If we implement a dual modular redundancy in the system, the average cost nearly doubles while including the cost of additional hardware and extra software development time.
b. Triple Modular Redundancy
Further, there are three functionally equivalent units in the triple modular redundancy. We can see triple modular redundancy in aerospace applications since the cost of failure is extremely high in them. There are two reasons why triple modular redundancy is more reliable than dual modular.
i. There are two two standby units instead of just one in TMR.
ii. TMR has diversity platforms or diversity programming applied where there are different software or hardware platforms on the redundant systems to prevent common mode failure.
For example, if two units — 1 and 2 are designed using one hardware platform like CompactRIO and the third unit uses PXI or Compact Fieldpoint. This can also be applied to software using LabVIEW for two systems and LabWindows/CVI for the other remaining one.

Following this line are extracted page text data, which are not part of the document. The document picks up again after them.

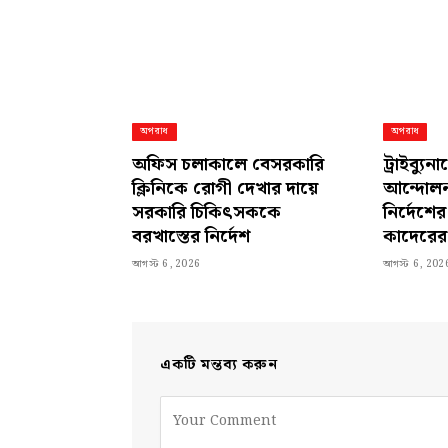
অপরাধ
অপরাধ
অফিস চলাকালে বেসরকারি
ট্রাইব্যু
ক্লিনিকে রোগী দেখার দায়ে
আন্দোলন
সরকারি চিকিৎসককে
নির্দেশ
বরখাস্তের নির্দেশ
কাদেরের 
আগস্ট 6, 2026
আগস্ট 6, 202
একটি মন্তব্য করুন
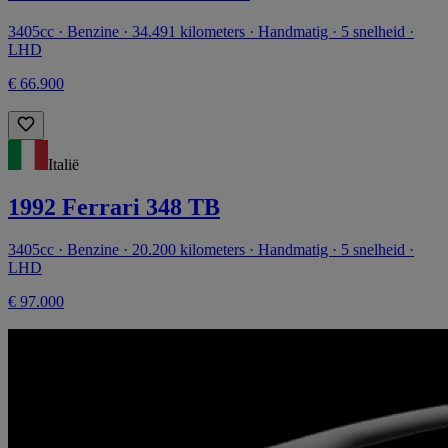
3405cc · Benzine · 34.491 kilometers · Handmatig · 5 snelheid ·
LHD
€ 66.900
Italië
1992 Ferrari 348 TB
3405cc · Benzine · 20.200 kilometers · Handmatig · 5 snelheid ·
LHD
€ 97.000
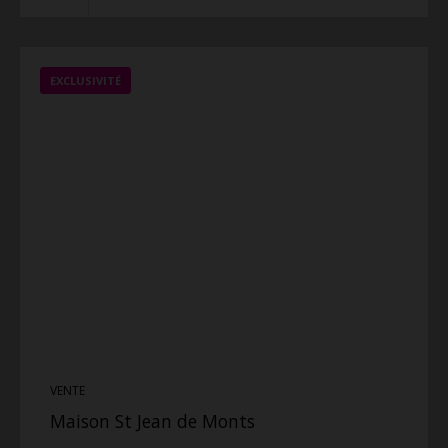
EXCLUSIVITÉ
VENTE
Maison St Jean de Monts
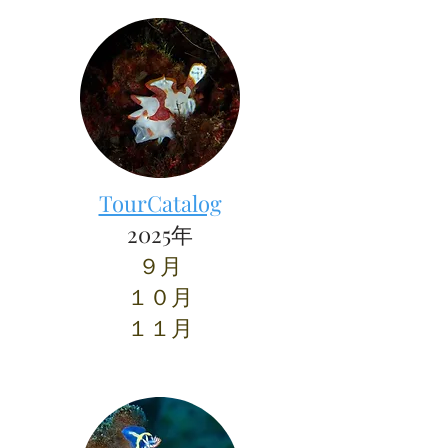
TourCatalog
2025年
９月
​１０月
​１１月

You can also have different development teams working on separate systems where every system is designed to solve the same problem using the same common requirements. The voter will still decide which team will have the results in the application. The thing with TMR is that it chooses the system to trust based on democracy and the majority. If there are three different answers, the voter decides which system stays or shut down. The switchover is fast and straightforward.
The problem with this approach is that it costs three times more than the cost of the system.
c. Quadruple Modular Redundancy
While the quadruple modular redundancy is fundamentally similar to triple modular, there are four units instead of three which gives more reliability. However, it cost four times more than the system cost and it might be a bit much sometimes.
3. 1: N Redundancy
Finally, we have 1: N redundancy where we have a single backup for multiple systems and the backup functions in place of any single one of the active systems. The cost for redundancy is very low with 1: N because there is one single standby spare for numerous primary units. However, this only works when the primary units possess similar functions so that the backup can handle if any one of them fails.
Its disadvantage is that it gets more complex for deciding when to switch on and off a switch matrix that can reroute the signal correctly and efficiently.